Foxman likened the attack to those in 2010 on a major Democratic funder, George Soros, who is Jewish and had been falsely accused of being a “collaborator” during the Holocaust against evidence that he had endured it as a youngster forced into a false identity.
“I was flabbergasted,” said Foxman, who had reached out to news outlets, including JTA, after reading of the NJDC petition. “We knew that this campaign would get somewhat extreme, but for the Jewish element in the Democratic Party to resort to character assassination I think is pretty sad.”
Adelson is not a stranger to being on both sides of tough attacks that border on the personal. His money helped to keep alive for several months Gingrich’s recent presidential campaign and funded attack ads that depicted Romney as out of touch with the needs of working people. Adelson and his wife, Miriam, have pledged to do the same for Romney in his battle against President Obama.
In March, in an impromptu address to a session at TribeFest, a Jewish Federations of North America event for Jewish youth held in Las Vegas at the Adelson-owned Venetian, Adelson shocked some attendees by mocking Obama and likening the president to a baby, according to several of those present.
Harris said the charges in the NJDC petition were fair because he said they were based on a “pattern” of allegations, although none have yet to be proven. Adelson is under federal investigation for bribing Chinese officials.
Harris acknowledged Adelson’s good works. “One can do something good and bad; this shouldn’t be incomprehensible,” he said.
He dismissed charges of character assassination, noting efforts by the RJC and others to depict Obama as implacably hostile to Israel, as opposed to delineating differences on policy between two candidates who otherwise favor a strong U.S.-Israel relationship.
“None of this is couched in terms of disagreement on policy,” Harris said. “It is couched in personally the most hateful ways towards these people.”
He noted that Brooks in a blog post last year wrote that “members of the President’s inner circle seethe with antagonism toward Israel’s democratically elected leader.” Brooks, in his blog post, was writing about reports in the media at the time describing frustrations by senior Obama administration officials with what they perceived as Israeli Prime Minister Benjamin Netanyahu’s lack of respect for the president. One report in Bloomberg said that the then-defense secretary, Robert Gates, believed Netanyahu to be “ungrateful.”
At the time, Brooks’ attack was the kind of broadside that prompted the ADL and the American Jewish Committee in a joint appeal to call on parties “to put Israel ahead of politics” and not to sow division. Brooks and other conservatives condemned the ADL-AJC call as an attempt to silence their criticism of Obama.
The Jewish Council of Public Affairs made civility a theme of its most recent colloquium in May.
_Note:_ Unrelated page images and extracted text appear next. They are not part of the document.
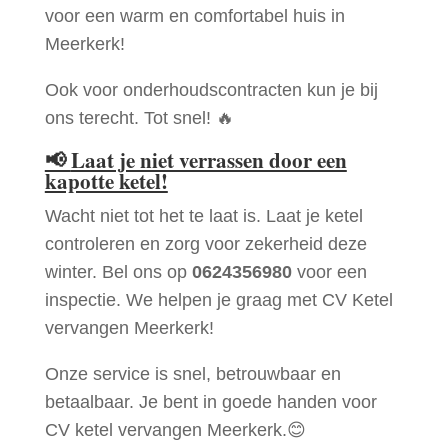
voor een warm en comfortabel huis in
Meerkerk!
Ook voor onderhoudscontracten kun je bij
ons terecht. Tot snel! 🔥
📢
Laat je niet verrassen door een
kapotte ketel!
Wacht niet tot het te laat is. Laat je ketel
controleren en zorg voor zekerheid deze
winter. Bel ons op
0624356980
voor een
inspectie. We helpen je graag met CV Ketel
vervangen Meerkerk!
Onze service is snel, betrouwbaar en
betaalbaar. Je bent in goede handen voor
CV ketel vervangen Meerkerk.😊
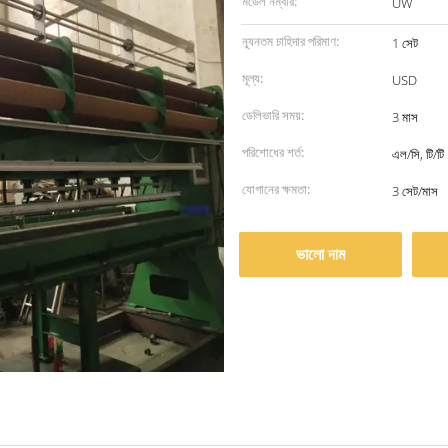
মডেল নম্বার:
UW
ন্যূনতম চাহিদার পরিমাণ:
1 সেট
মূল্য:
USD
ডেলিভারি সময়:
3 মাস
পরিশোধের শর্ত:
এল/সি, টি/টি
যোগানের ক্ষমতা:
3 সেট/মাস
ভালো দাম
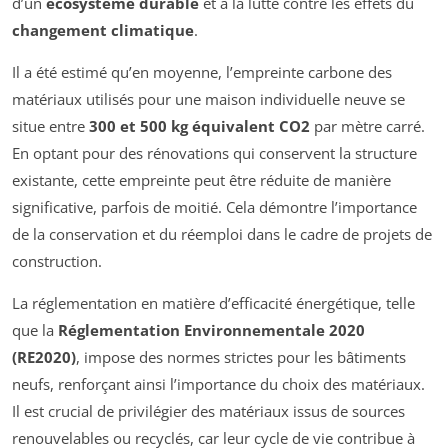
d’un
écosystème durable
et à la lutte contre les effets du
changement climatique
.
Il a été estimé qu’en moyenne, l’empreinte carbone des
matériaux utilisés pour une maison individuelle neuve se
situe entre
300 et 500 kg équivalent CO2
par mètre carré.
En optant pour des rénovations qui conservent la structure
existante, cette empreinte peut être réduite de manière
significative, parfois de moitié. Cela démontre l’importance
de la conservation et du réemploi dans le cadre de projets de
construction.
La réglementation en matière d’efficacité énergétique, telle
que la
Réglementation Environnementale 2020
(RE2020)
, impose des normes strictes pour les bâtiments
neufs, renforçant ainsi l’importance du choix des matériaux.
Il est crucial de privilégier des matériaux issus de sources
renouvelables ou recyclés, car leur cycle de vie contribue à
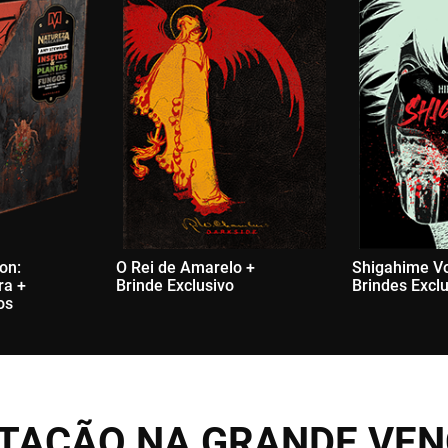
ion:
O Rei de Amarelo +
Shigahime Vo
ra +
Brinde Exclusivo
Brindes Excl
os
ITAÇÃO NA GRANDE VE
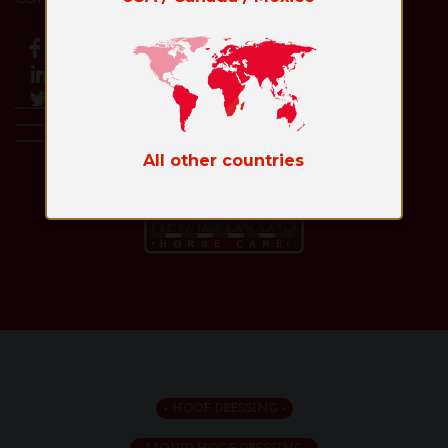
All other countries
Toggl
naviga
HOOF DRESSING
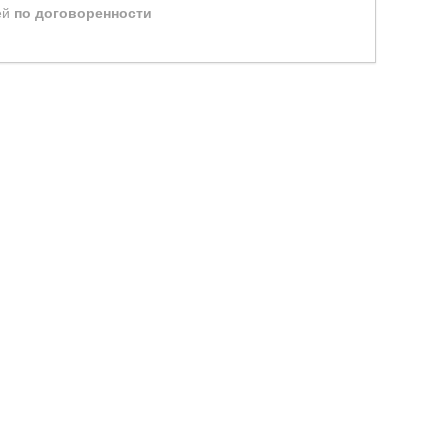
ей
по договоренности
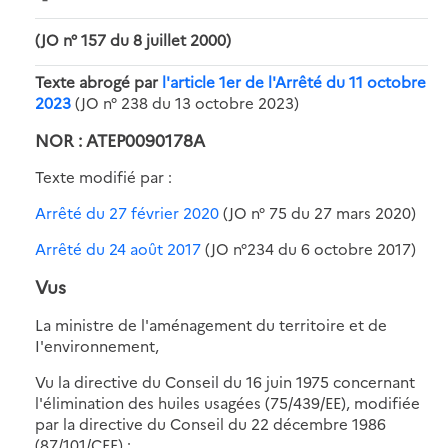
(JO n° 157 du 8 juillet 2000)
Texte abrogé par
l'article 1er de l'Arrêté du 11 octobre
2023
(JO n° 238 du 13 octobre 2023)
NOR : ATEP0090178A
Texte modifié par :
Arrêté du 27 février 2020
(JO n° 75 du 27 mars 2020)
Arrêté du 24 août 2017
(JO n°234 du 6 octobre 2017)
Vus
La ministre de l'aménagement du territoire et de
I'environnement,
Vu la directive du Conseil du 16 juin 1975 concernant
l'élimination des huiles usagées (75/439/EE), modifiée
par la directive du Conseil du 22 décembre 1986
(87/101/CEE) ;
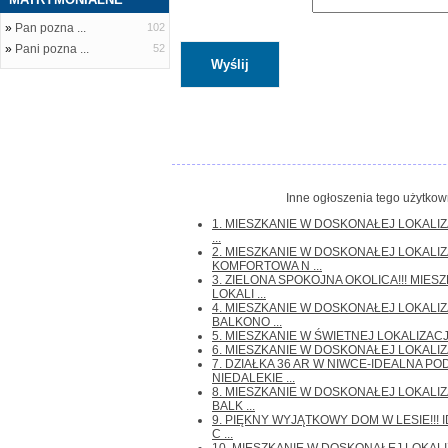
»
Pan pozna ...
102
»
Pani pozna ...
52
Inne ogłoszenia tego użytkown
1. MIESZKANIE W DOSKONAŁEJ LOKALIZAC
...
2. MIESZKANIE W DOSKONAŁEJ LOKALIZA
KOMFORTOWA N ...
3. ZIELONA SPOKOJNA OKOLICA!!! MIE
LOKALI ...
4. MIESZKANIE W DOSKONAŁEJ LOKALIZA
BALKONO ...
5. MIESZKANIE W ŚWIETNEJ LOKALIZACJI!!!
6. MIESZKANIE W DOSKONAŁEJ LOKALIZACJI
7. DZIAŁKA 36 AR W NIWCE-IDEALNA PO
NIEDALEKIE ...
8. MIESZKANIE W DOSKONAŁEJ LOKALIZ
BALK ...
9. PIĘKNY WYJĄTKOWY DOM W LESIE!!!
C ...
Its director, Rabbi Steve Gutow, declined to comment to JTA on the latest fracas involving Adelson.
The Jewish Federations of North America, in a rare comment on electoral politics, cited a JCPA pledge that Harris had signed in its call on the NJDC to stand down from its attack.
“To condemn a man based on unsubstantiated charges violates our American and Jewish values,” said a statement signed by the JFNA leadership. “It also breaches the Jewish Council for Public Affairs’ Civility Statement, which was signed by both the NJDC and JFNA. That document commits us to ‘respectful dialogue’ and ‘to treat others with decency and honor and to set ourselves as models for civil discourse, even when we disagree with each other.”
The pledge was signed by individuals, not groups. In addition to Harris, Brooks had signed it.
Asked if he would consider reissuing the joint ADL-AJC appeal, Foxman laughed and said, “Maybe we should send it out again and get clobbered like we did last time.”